Find the line containing "welcome? I mean, are" in the records below. Copy exactly that line and each one after it, ending at the line containing "groups internationally also", and nothing more.
···
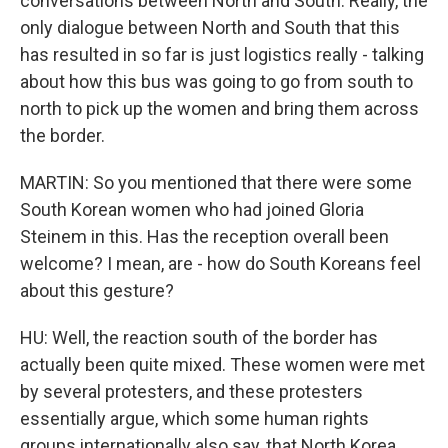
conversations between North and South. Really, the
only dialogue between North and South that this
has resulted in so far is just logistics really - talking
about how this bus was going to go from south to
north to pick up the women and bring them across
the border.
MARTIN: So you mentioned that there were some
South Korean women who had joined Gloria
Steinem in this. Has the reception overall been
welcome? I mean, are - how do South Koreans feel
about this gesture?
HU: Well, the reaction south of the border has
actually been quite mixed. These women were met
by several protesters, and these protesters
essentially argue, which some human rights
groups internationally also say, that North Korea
···
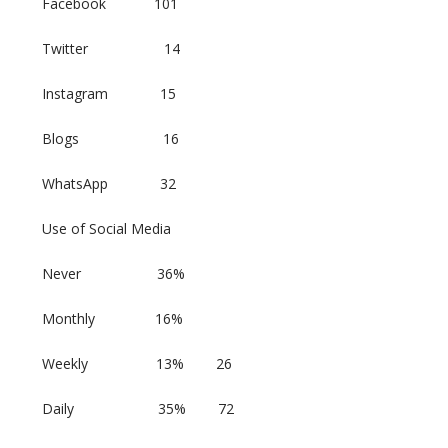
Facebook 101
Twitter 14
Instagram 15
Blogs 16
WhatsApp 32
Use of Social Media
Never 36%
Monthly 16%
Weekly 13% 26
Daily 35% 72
···
# [Completed exercise]
welcome? I mean, are - how do South Koreans feel
about this gesture?
HU: Well, the reaction south of the border has
actually been quite mixed. These women were met
by several protesters, and these protesters
essentially argue, which some human rights
groups internationally also say, that North Korea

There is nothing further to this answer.